Given data:
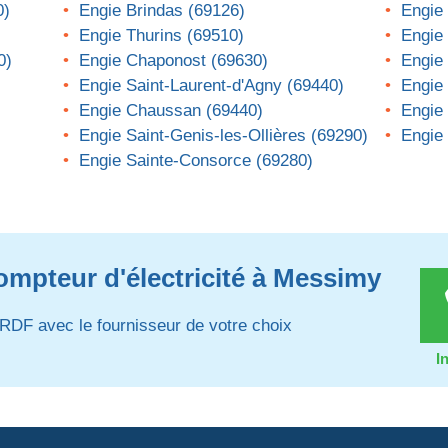
0)
Engie Brindas (69126)
Engie 
Engie Thurins (69510)
Engie 
0)
Engie Chaponost (69630)
Engie
Engie Saint-Laurent-d'Agny (69440)
Engie 
Engie Chaussan (69440)
Engie 
Engie Saint-Genis-les-Ollières (69290)
Engie 
Engie Sainte-Consorce (69280)
ompteur d'électricité à Messimy
RDF avec le fournisseur de votre choix
I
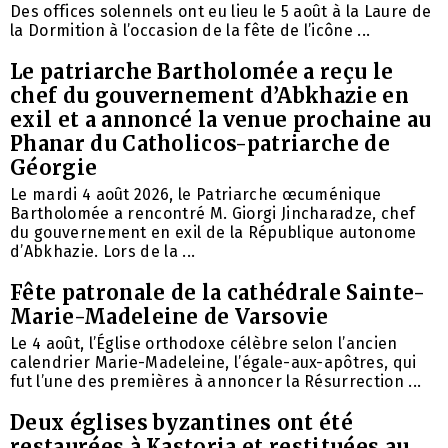
Des offices solennels ont eu lieu le 5 août à la Laure de
la Dormition à l’occasion de la fête de l’icône ...
Le patriarche Bartholomée a reçu le
chef du gouvernement d’Abkhazie en
exil et a annoncé la venue prochaine au
Phanar du Catholicos-patriarche de
Géorgie
Le mardi 4 août 2026, le Patriarche œcuménique
Bartholomée a rencontré M. Giorgi Jincharadze, chef
du gouvernement en exil de la République autonome
d’Abkhazie. Lors de la ...
Fête patronale de la cathédrale Sainte-
Marie-Madeleine de Varsovie
Le 4 août, l’Église orthodoxe célèbre selon l’ancien
calendrier Marie-Madeleine, l’égale-aux-apôtres, qui
fut l’une des premières à annoncer la Résurrection ...
Deux églises byzantines ont été
restaurées à Kastoria et restituées au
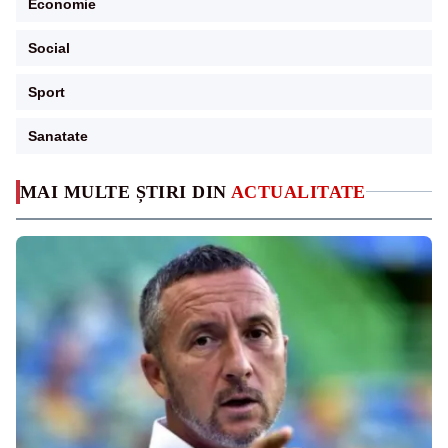
Economie
Social
Sport
Sanatate
MAI MULTE ȘTIRI DIN
ACTUALITATE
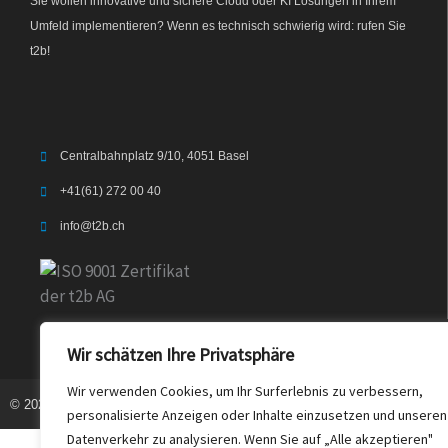
Sie wollen innovative und sichere Cloud oder KI Lösungen in Ihrem
Umfeld implementieren? Wenn es technisch schwierig wird: rufen Sie
t2b!
Centralbahnplatz 9/10, 4051 Basel
+41(61) 272 00 40
info@t2b.ch
Wir schätzen Ihre Privatsphäre
Wir verwenden Cookies, um Ihr Surferlebnis zu verbessern,
© 2023 t2b.ch. Alle Rechte vorbehalten
personalisierte Anzeigen oder Inhalte einzusetzen und unseren
Datenverkehr zu analysieren. Wenn Sie auf „Alle akzeptieren"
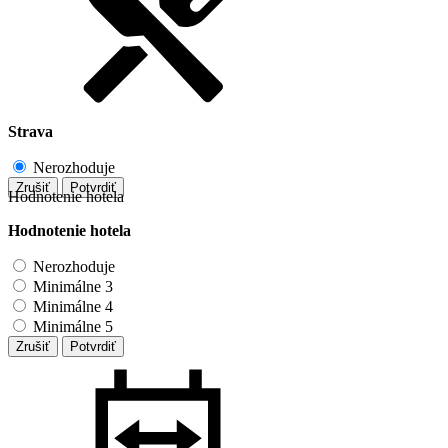
Strava
Nerozhoduje
Zrušiť
Potvrdiť
Hodnotenie hotela
Hodnotenie hotela
Nerozhoduje
Minimálne 3
Minimálne 4
Minimálne 5
Zrušiť
Potvrdiť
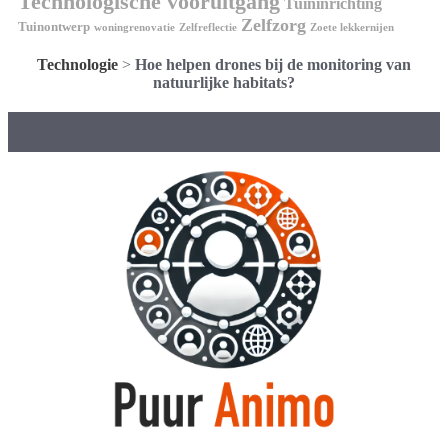
Technologische vooruitgang
Tuininrichting
Zelfzorg
Tuinontwerp
woningrenovatie
Zelfreflectie
Zoete lekkernijen
Technologie
>
Hoe helpen drones bij de monitoring van
natuurlijke habitats?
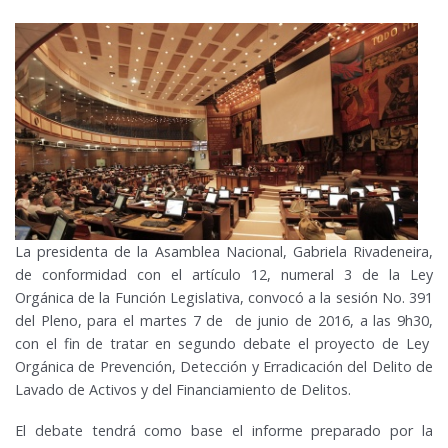
La presidenta de la Asamblea Nacional, Gabriela Rivadeneira,
de conformidad con el artículo 12, numeral 3 de la Ley
Orgánica de la Función Legislativa, convocó a la sesión No. 391
del Pleno, para el martes 7 de de junio de 2016, a las 9h30,
con el fin de tratar en segundo debate el proyecto de Ley
Orgánica de Prevención, Detección y Erradicación del Delito de
Lavado de Activos y del Financiamiento de Delitos.
El debate tendrá como base el informe preparado por la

Exercise instructions: Using the data above, return each line that includes the word "exil".

Answer:
exil et a annoncé la venue prochaine au
du gouvernement en exil de la République autonome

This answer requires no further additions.